Entries taken from a collection:
- Opening Delimiter -
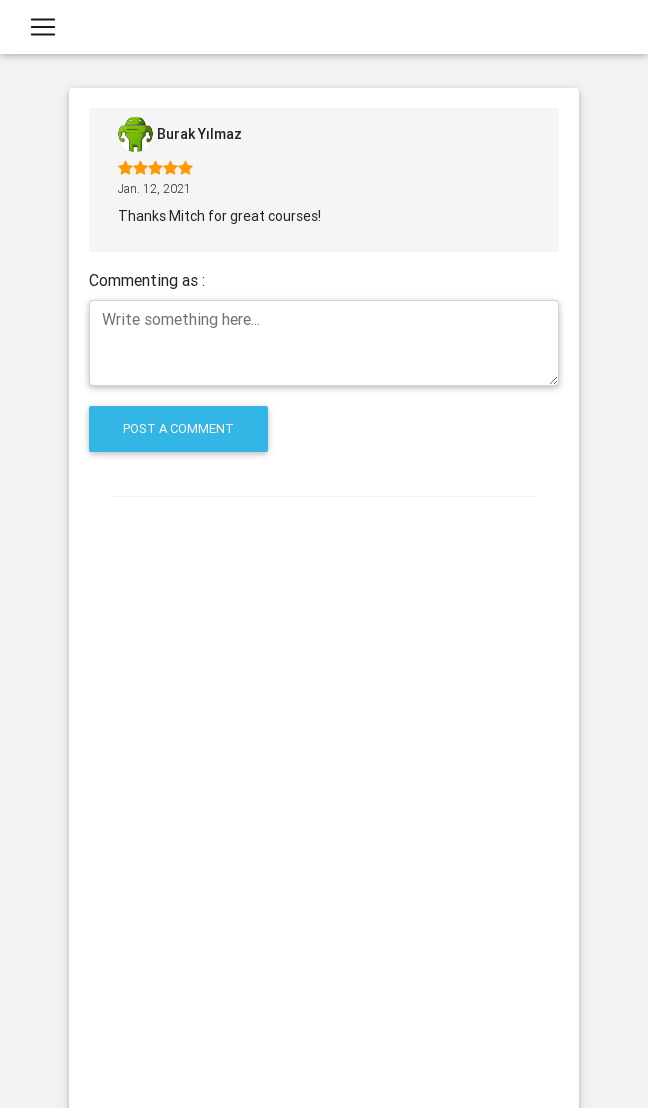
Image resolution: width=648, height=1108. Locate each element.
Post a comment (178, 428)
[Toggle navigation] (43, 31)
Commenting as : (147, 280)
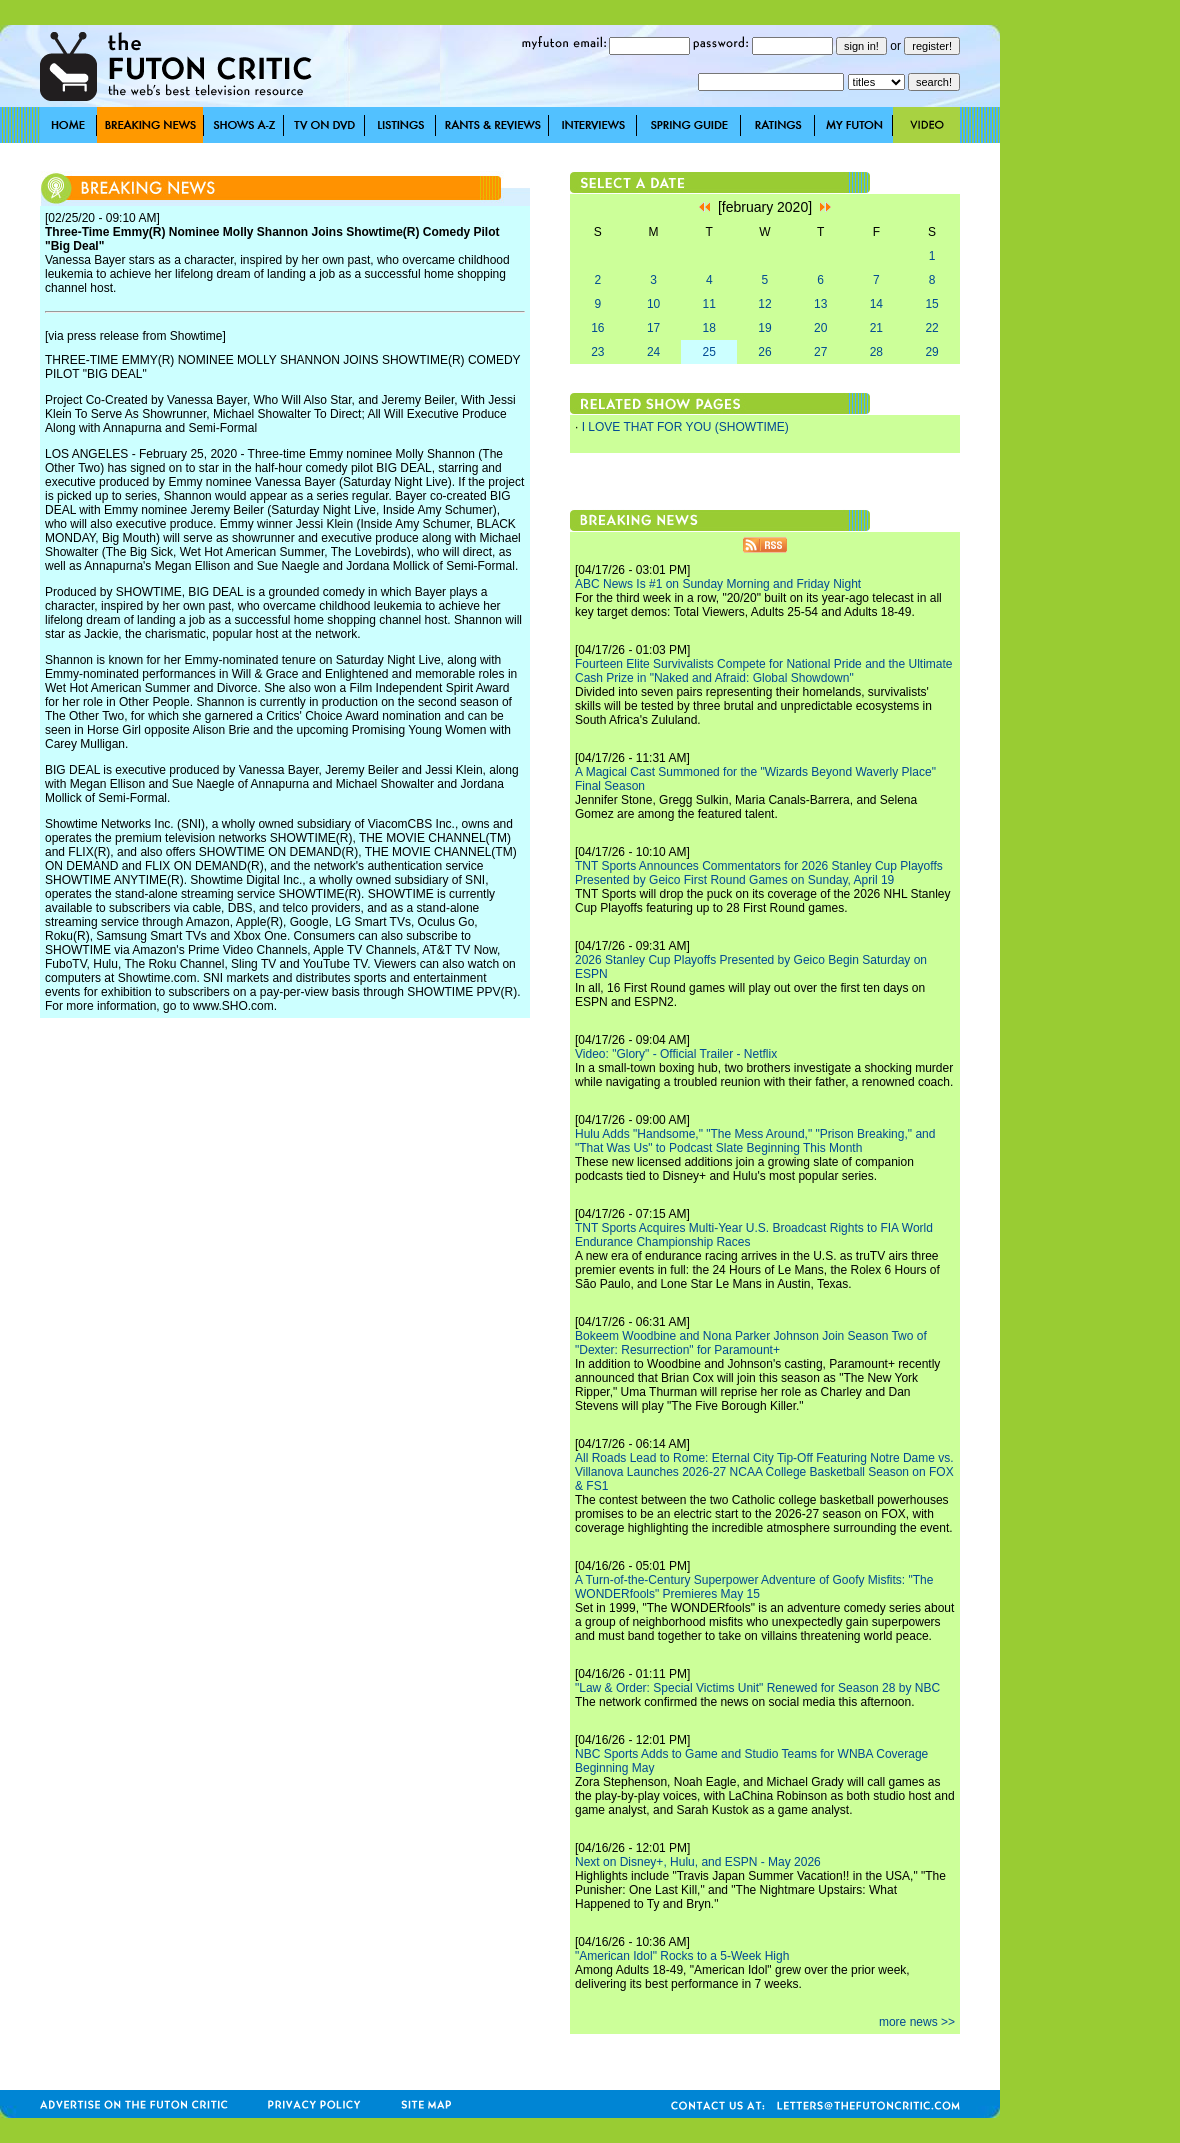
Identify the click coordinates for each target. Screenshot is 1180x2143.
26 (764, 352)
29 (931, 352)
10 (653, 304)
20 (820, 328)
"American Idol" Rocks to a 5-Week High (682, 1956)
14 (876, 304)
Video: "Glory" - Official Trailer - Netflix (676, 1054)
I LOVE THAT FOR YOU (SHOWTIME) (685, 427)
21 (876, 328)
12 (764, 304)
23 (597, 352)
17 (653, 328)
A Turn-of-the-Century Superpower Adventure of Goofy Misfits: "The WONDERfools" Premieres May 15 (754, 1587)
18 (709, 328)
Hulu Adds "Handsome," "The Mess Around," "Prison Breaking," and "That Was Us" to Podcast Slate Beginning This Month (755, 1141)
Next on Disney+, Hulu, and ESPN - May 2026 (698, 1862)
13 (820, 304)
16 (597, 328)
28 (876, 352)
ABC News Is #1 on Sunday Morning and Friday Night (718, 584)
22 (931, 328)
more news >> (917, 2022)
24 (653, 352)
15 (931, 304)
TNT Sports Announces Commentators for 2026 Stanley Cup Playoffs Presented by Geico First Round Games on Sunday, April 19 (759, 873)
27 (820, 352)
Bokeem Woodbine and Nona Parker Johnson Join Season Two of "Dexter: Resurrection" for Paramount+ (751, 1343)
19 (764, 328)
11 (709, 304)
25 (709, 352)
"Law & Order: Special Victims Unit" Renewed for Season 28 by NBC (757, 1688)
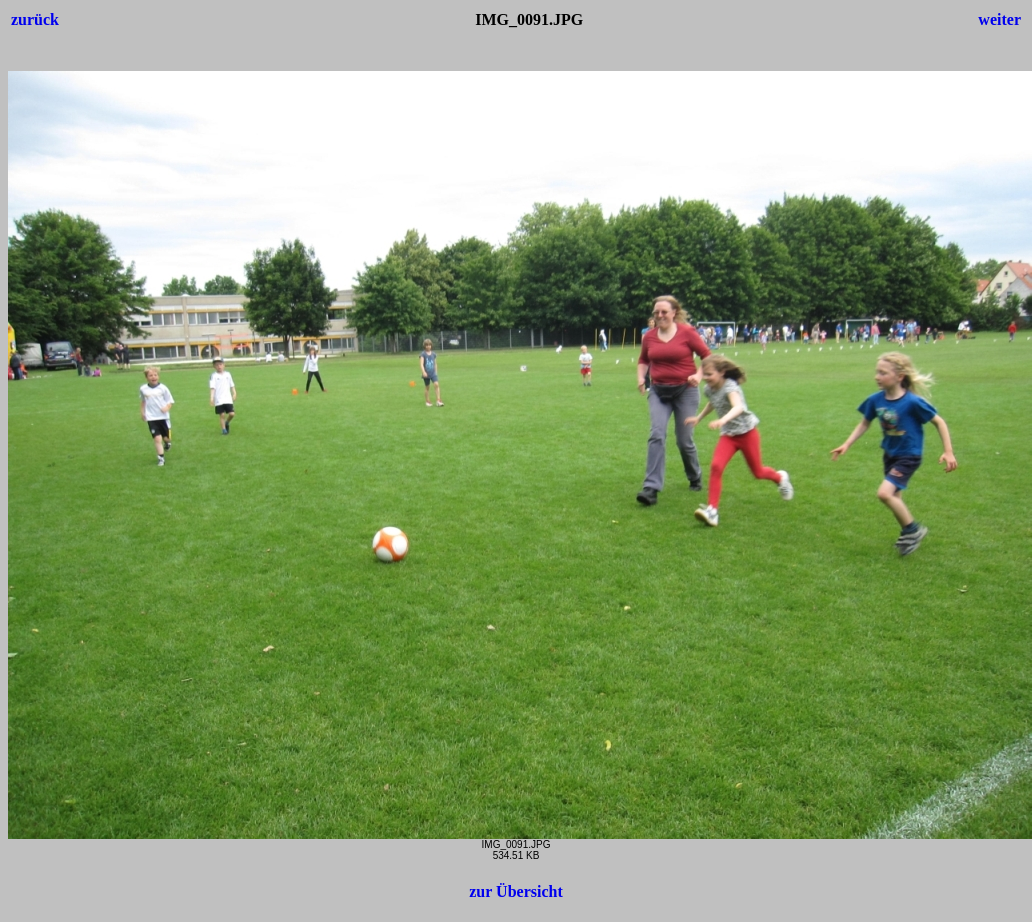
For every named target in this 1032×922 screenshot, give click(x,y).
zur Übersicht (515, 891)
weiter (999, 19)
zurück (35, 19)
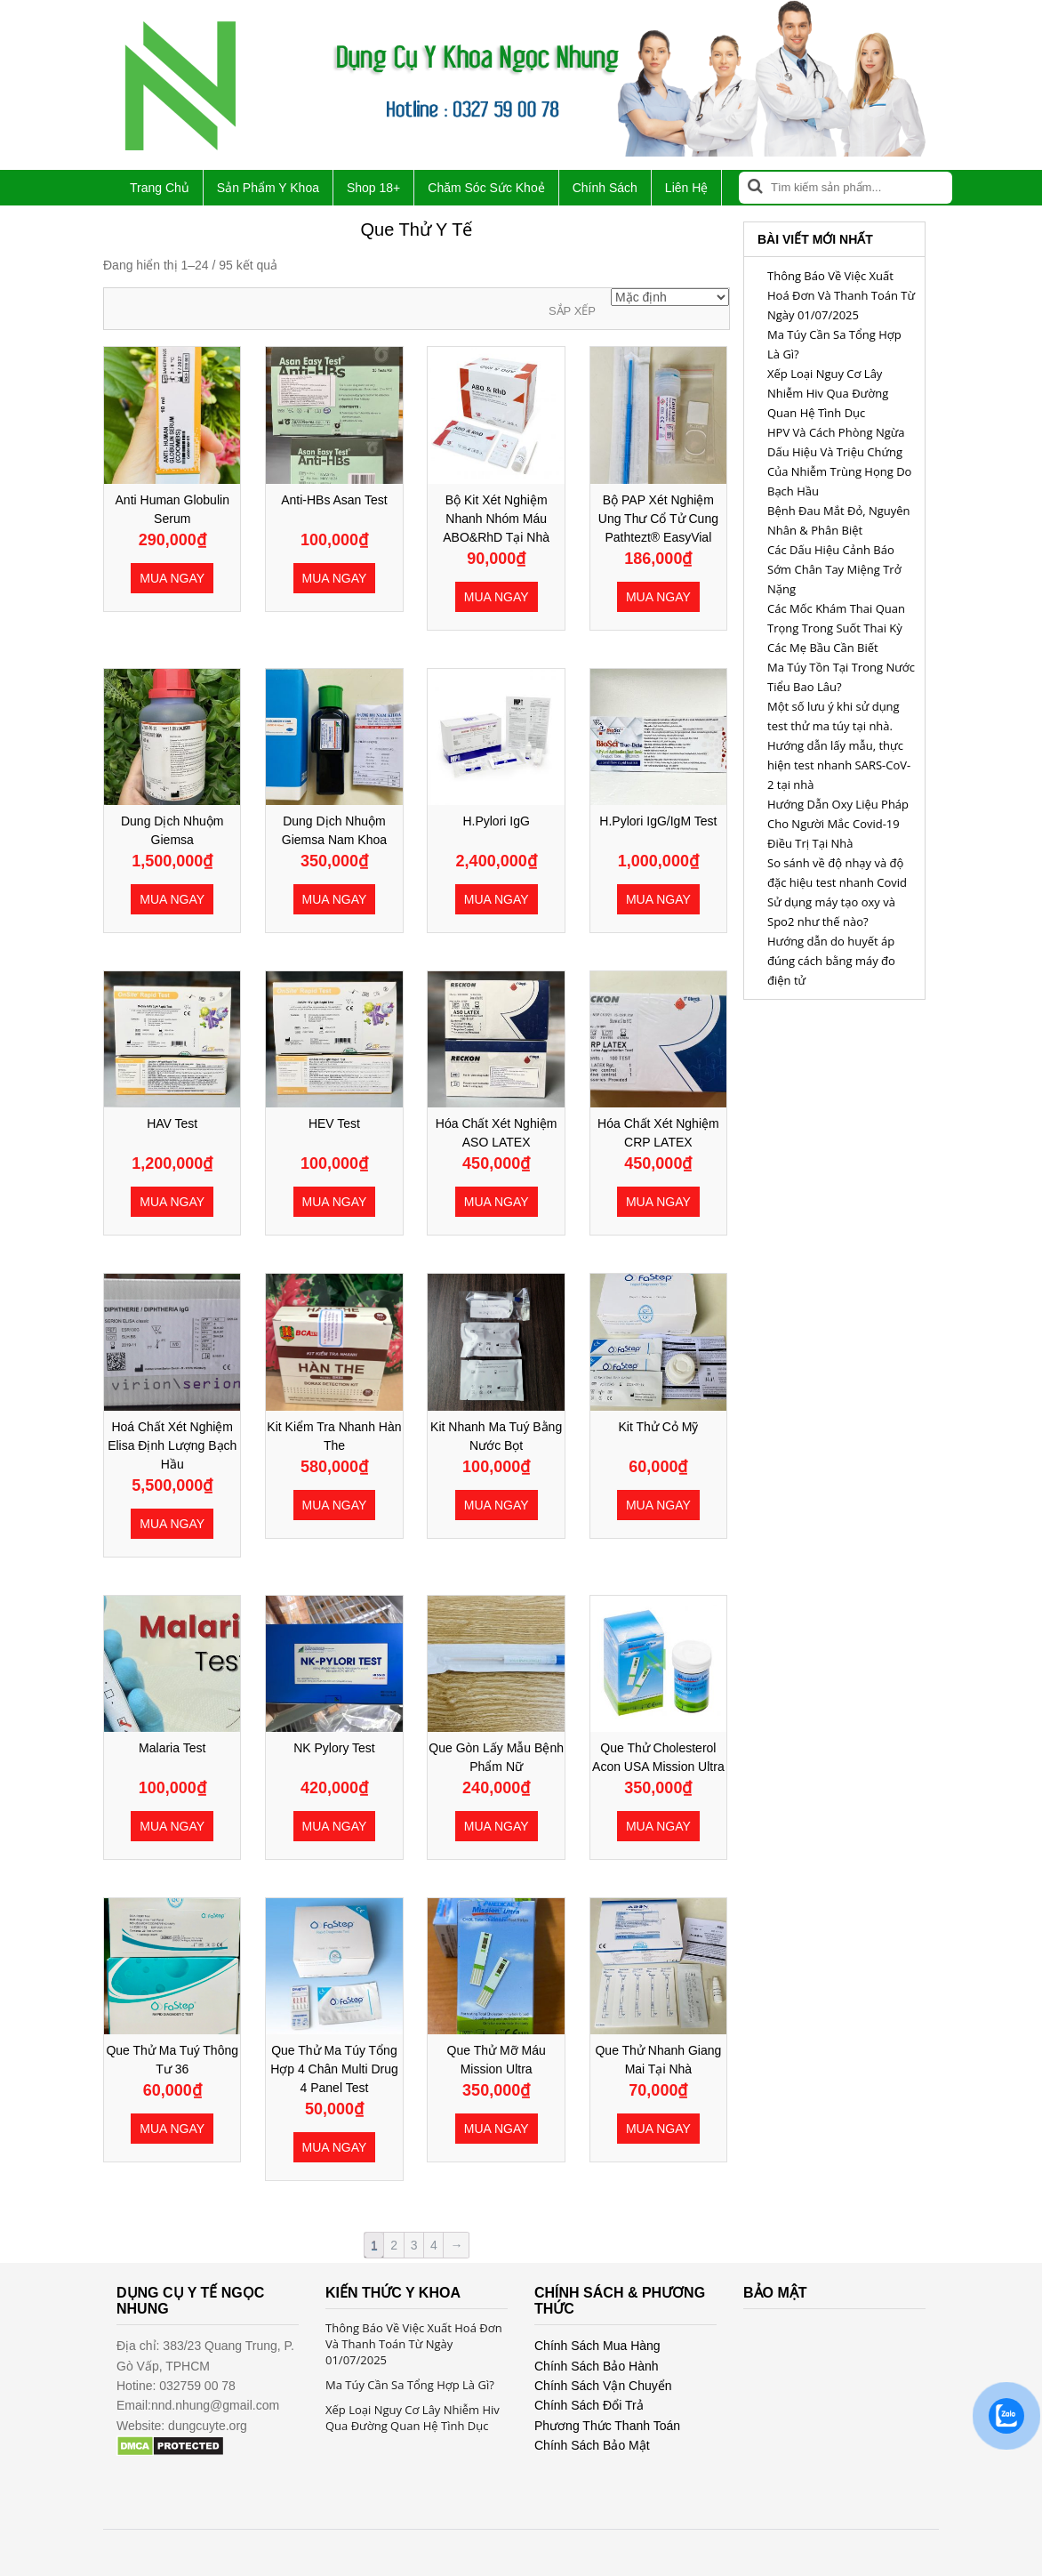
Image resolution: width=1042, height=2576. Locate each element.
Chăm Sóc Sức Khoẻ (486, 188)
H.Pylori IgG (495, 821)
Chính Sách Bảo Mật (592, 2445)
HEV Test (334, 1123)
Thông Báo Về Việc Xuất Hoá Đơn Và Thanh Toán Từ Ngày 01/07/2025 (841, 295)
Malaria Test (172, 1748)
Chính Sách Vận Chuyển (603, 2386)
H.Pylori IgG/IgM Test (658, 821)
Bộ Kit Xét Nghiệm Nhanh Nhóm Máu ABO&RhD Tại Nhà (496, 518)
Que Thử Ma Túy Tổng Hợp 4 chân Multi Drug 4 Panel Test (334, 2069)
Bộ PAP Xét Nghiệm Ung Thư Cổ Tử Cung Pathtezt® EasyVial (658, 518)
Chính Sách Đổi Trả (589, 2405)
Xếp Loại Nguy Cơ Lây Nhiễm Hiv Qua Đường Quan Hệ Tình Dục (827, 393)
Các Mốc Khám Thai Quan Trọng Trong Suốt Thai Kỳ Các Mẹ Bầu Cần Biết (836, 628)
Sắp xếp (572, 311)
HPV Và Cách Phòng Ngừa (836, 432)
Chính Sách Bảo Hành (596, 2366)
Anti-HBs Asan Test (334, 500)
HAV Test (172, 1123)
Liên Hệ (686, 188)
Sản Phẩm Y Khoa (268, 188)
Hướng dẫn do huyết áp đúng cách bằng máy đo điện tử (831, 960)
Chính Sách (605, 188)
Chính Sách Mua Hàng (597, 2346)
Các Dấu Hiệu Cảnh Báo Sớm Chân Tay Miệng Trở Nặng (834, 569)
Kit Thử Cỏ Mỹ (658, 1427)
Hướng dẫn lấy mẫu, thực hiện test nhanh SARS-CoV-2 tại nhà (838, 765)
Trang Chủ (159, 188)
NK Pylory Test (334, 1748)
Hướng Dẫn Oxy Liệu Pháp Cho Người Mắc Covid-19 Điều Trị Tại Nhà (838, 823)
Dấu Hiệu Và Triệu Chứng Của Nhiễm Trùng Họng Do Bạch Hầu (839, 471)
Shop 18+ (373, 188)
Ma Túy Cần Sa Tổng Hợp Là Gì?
- Closing Delimiter -
**WHAT IS BEING ASKED**
Look above for the line with "10 (653, 304)" and the line with "Kit Thử Cỏ Mỹ (658, 1427)"; set down those two lines and all lines between them exactly, without pictures and without anything else.

**SOLUTION TO THE PROBLEM**
10 (653, 304)
20 (820, 328)
"American Idol" Rocks to a 5-Week High (682, 1956)
14 (876, 304)
Video: "Glory" - Official Trailer - Netflix (676, 1054)
I LOVE THAT FOR YOU (SHOWTIME) (685, 427)
21 (876, 328)
12 (764, 304)
23 (597, 352)
17 (653, 328)
A Turn-of-the-Century Superpower Adventure of Goofy Misfits: "The WONDERfools" Premieres May 15 (754, 1587)
18 (709, 328)
Hulu Adds "Handsome," "The Mess Around," "Prison Breaking," and "That Was Us" to Podcast Slate Beginning This Month (755, 1141)
Next on Disney+, Hulu, and ESPN - May 2026 (698, 1862)
13 (820, 304)
16 (597, 328)
28 (876, 352)
ABC News Is #1 on Sunday Morning and Friday Night (718, 584)
22 (931, 328)
more news >> (917, 2022)
24 (653, 352)
15 (931, 304)
TNT Sports Announces Commentators for 2026 Stanley Cup Playoffs Presented by Geico First Round Games on Sunday, April 19 (759, 873)
27 (820, 352)
Bokeem Woodbine and Nona Parker Johnson Join Season Two of "Dexter: Resurrection" for Paramount+ (751, 1343)
19 (764, 328)
11 (709, 304)
25 (709, 352)
"Law & Order: Special Victims Unit" Renewed for Season 28 by NBC (757, 1688)
For every named target in this 1032×922 screenshot, give click(x,y).
zur Übersicht (515, 891)
weiter (999, 19)
zurück (35, 19)
Image resolution: width=1042, height=2576. Locate each element.
Chăm Sóc Sức Khoẻ (486, 188)
H.Pylori IgG (495, 821)
Chính Sách Bảo Mật (592, 2445)
HEV Test (334, 1123)
Thông Báo Về Việc Xuất Hoá Đơn Và Thanh Toán Từ Ngày 01/07/2025 (841, 295)
Malaria Test (172, 1748)
Chính Sách Vận Chuyển (603, 2386)
H.Pylori IgG/IgM Test (658, 821)
Bộ Kit Xét Nghiệm Nhanh Nhóm Máu ABO&RhD Tại Nhà (496, 518)
Que Thử Ma Túy Tổng Hợp 4 chân Multi Drug 4 Panel Test (334, 2069)
Bộ PAP Xét Nghiệm Ung Thư Cổ Tử Cung Pathtezt® EasyVial (658, 518)
Chính Sách Đổi Trả (589, 2405)
Xếp Loại Nguy Cơ Lây Nhiễm Hiv Qua Đường Quan Hệ Tình Dục (827, 393)
Các Mốc Khám Thai Quan Trọng Trong Suốt Thai Kỳ Các Mẹ Bầu Cần Biết (836, 628)
Sắp xếp (572, 311)
HPV Và Cách Phòng Ngừa (836, 432)
Chính Sách Bảo Hành (596, 2366)
Anti-HBs Asan Test (334, 500)
HAV Test (172, 1123)
Liên Hệ (686, 188)
Sản Phẩm Y Khoa (268, 188)
Hướng dẫn do huyết áp đúng cách bằng máy đo điện tử (831, 960)
Chính Sách (605, 188)
Chính Sách Mua Hàng (597, 2346)
Các Dấu Hiệu Cảnh Báo Sớm Chân Tay Miệng Trở Nặng (834, 569)
Kit Thử Cỏ Mỹ (658, 1427)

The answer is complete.